2025-06-22 09:47来源:本站
此处报告的53,831个样本的WGS是对以前从33名NHLBI资助的研究项目中收集并同意的样本进行了的样本。所有研究均由相应的机构审查委员会批准(补充信息4)。所有测序均通过从全血中提取的DNA进行,除了17个Framingham样品(淋巴细胞细胞系)和HAPMAP样品Na12878和Na19238(淋巴细胞系)(淋巴细胞系)使用定期用作测序对照。通过将序列数据与人类基因组进行对齐,并通过与先前的遗传分析进行了认证,对细胞系进行了支原体污染。
使用Illumina Hiseq X Ten仪器的平均深度至少为30倍(配对端,150 bp读数)的WGS在六个测序中心进行了几年(补充表17)。所有测序使用的无PCR库制备套件均从KAPA生物系统购买,相当于Illumina TruseQ无PCR样品制备指南中的协议(Illumina,FC-121-2001)。可从Topmed网站(https://www.nhlbiwgs.org/topmed-whole-whole-genome-sequesing-project-freeze-5b-phapees-1-and-2)获得。
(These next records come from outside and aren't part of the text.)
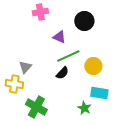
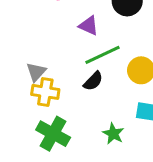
yellow cross: (14, 84) -> (45, 92), moved
green star: (84, 108) -> (113, 134), moved

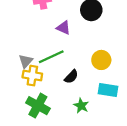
green line: (102, 55) -> (51, 57), moved
black semicircle: (93, 81) -> (71, 77), moved

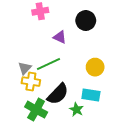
black semicircle: (71, 77) -> (58, 94), moved, size x1.6
cyan rectangle: (108, 90) -> (91, 95), moved

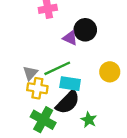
black circle: (86, 21) -> (85, 30), moved
cyan rectangle: (91, 95) -> (70, 84), moved

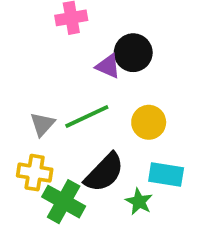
yellow circle: (110, 72) -> (149, 122), moved
cyan rectangle: (70, 84) -> (166, 174), moved
yellow cross: (37, 88) -> (35, 173), moved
此外,在最佳测序项目开始之前对四个贡献研究的1,606个样本进行了30倍的覆盖范围WG,并包括在此数据集中。使用HISEQ 2000或2500仪器在Illumina上进行了测序,具有2×100 bp或2×125 bp配对的读数,有时使用PCR扩增。
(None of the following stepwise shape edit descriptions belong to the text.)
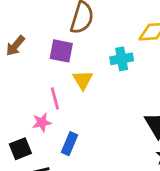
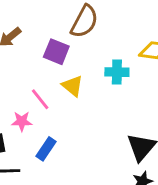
yellow triangle: (83, 80) -> (73, 86), turned -30
pink line: (55, 98) -> (40, 99), turned -35

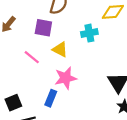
pink line: (40, 99) -> (32, 57), moved
pink star: (22, 121) -> (66, 78), moved, size x1.5

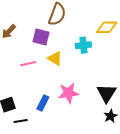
pink line: (32, 57) -> (28, 64), turned -56
pink star: (66, 78) -> (68, 93), moved

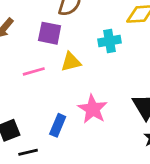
yellow triangle: (55, 58) -> (71, 62), turned -42
pink star: (68, 93) -> (93, 109), turned -30

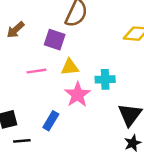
cyan cross: (110, 41) -> (105, 79), moved
pink star: (93, 109) -> (78, 95), moved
定期进行序列数据处理,以生成“冻结”基因型数据,其中包括当时可用的所有样本。按照先前发布的协议,使用BWA-MEM76重塑所有序列为HS38DH 1000基因组构建了38个人类基因组参考,包括诱饵序列77。使用GOTCloud78,79管道在给定冻结中的所有样品中共同执行变体发现和基因型调用。此过程导致单一的多研究基因型调用集。用于变体站点的支持矢量机质量过滤器是使用一系列特定地点的质量指标和来自阵列的已知变体的训练,而1000个基因组项目作为阳性对照和具有Mendelian矛盾的变体作为负面对照(有关更多详细信息,请参见在线文档80)。在删除所有次要等位基因计数小于2的位点后,使用EAGLE 2.481逐步逐步逐步逐步逐步逐步逐步分阶段。样本级别的质量控制包括检查谱系错误,自我报告和遗传性别之间的差异以及与以前的基因分型阵列数据的一致性。在提交DBGAP之前,检测到的任何错误均已解决。有关WGS数据采集,处理和质量控制的详细信息在最佳数据冻结之间有所不同。冻结特定的方法在顶级网站(https://www.nhlbiwgs.org/data-sets)和DBGAP上发布的每个顶级登录中包含的文档中描述(例如,请参见phs000956.v4.p1中的文档PHD008024.1)。
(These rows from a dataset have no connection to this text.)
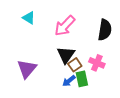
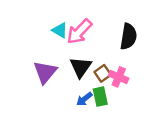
cyan triangle: (29, 18) -> (60, 30), moved
brown square: (75, 65) -> (103, 73), moved
purple triangle: (27, 69) -> (45, 72), moved

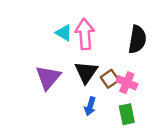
pink arrow: (79, 32) -> (85, 34), turned 132
green rectangle: (100, 97) -> (127, 114), moved
blue arrow: (84, 99) -> (90, 106), turned -35

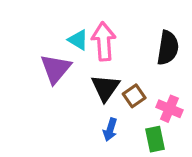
purple triangle: (48, 77) -> (56, 69), moved
pink cross: (127, 83) -> (169, 109), moved

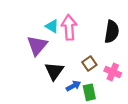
black triangle: (105, 88) -> (54, 71), moved
blue arrow: (110, 130) -> (73, 86), turned -136
green rectangle: (155, 139) -> (89, 92), moved

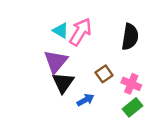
pink arrow: (69, 27) -> (80, 32), turned 35
purple triangle: (37, 45) -> (56, 62), moved
green rectangle: (89, 92) -> (132, 107), moved, turned 63

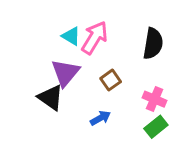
brown square: (104, 74) -> (111, 80), moved
black triangle: (63, 83) -> (51, 98), moved, turned -30

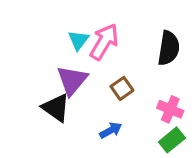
cyan triangle: (71, 36) -> (78, 40), turned 36

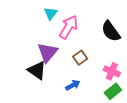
cyan triangle: (78, 40) -> (51, 13), moved
black semicircle: (169, 48) -> (111, 31), turned 135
每个研究参与者的个别级序列数据的副本都存储在Google和Amazon Cloud上。访问涉及批准的DBGAP数据访问请求,并由NCBI序列数据传递试验机制介导。该机制使用在用户云实例上运行的Fusera Software82用DBGAP处理身份验证和授权。它为一个或多个顶部(或其他)示例的序列数据提供了读取访问权限,作为.cram文件(带有相关的.crai索引文件),该文件安装在云计算实例上的保险丝虚拟文件系统中。样本由在NCBI序列读取存档(SRA)数据库中分配的“ SRR”运行登录号确定,并在每个研究的PHS号下显示在SRA运行选择器(https://trace.ncbi.ncbi.nlm.nih.gov/trace/trace/srace/sra/sra/sra/sra.cgi)中。通过搜索dbGap来查找“顶部”字符串,可以很容易地找到所有顶级研究的pHS数字。Fusera软件仅限于在Google或Amazon Cloud Instances上运行,以避免产生数据出口费用。Fusera,Samtools和其他工具也包装在Docker容器中,以易于使用,可以从Docker Hub83下载。
在此处介绍的分析中使用了几个来自三个不同WGS数据冻结的样本集:冻结3(GRCH37比对,大约18,000个样品在2016年共同称为),冻结5(GRCH38比对,约65,000个样品在2017年共同称为)和Freeze 8(GRCH38对8(GRCH38平行,约为14000,000个样本),共有140,000个Samples inspamples in 140,000 inspamples in Conspamples in Conspamples in 2019 in 2019 in 2019)。扩展数据表3指示了本文所述的几种不同类型的分析中的每一种。大多数分析是对从冻结5得出的53,831个样品(扩展数据表3中的“一般变体分析”)或批准用于人群遗传研究的子集(扩展数据表3中的“人口遗传学”)的样本。使用符合DBGAP共享的样品在分析时从Freeze 5中选择了53,831组,不包括(1)同一参与者的(1)重复样本;(2)每个单卵双胞胎对的一个成员;(3)具有可疑身份或低阅读深度的样本(<98% of variant sites at depth ≥ 10×); and (4) samples with consent types inconsistent with analyses presented here. The ‘unrelated’ sample set consisting of 40,722 samples refers to a subset of the 53,831 samples of individuals who are unrelated with a threshold of third degree (less closely related than first cousins), identified using the PC-AiR method84. Exact numbers of samples used in each analysis are listed in Supplementary Table 18.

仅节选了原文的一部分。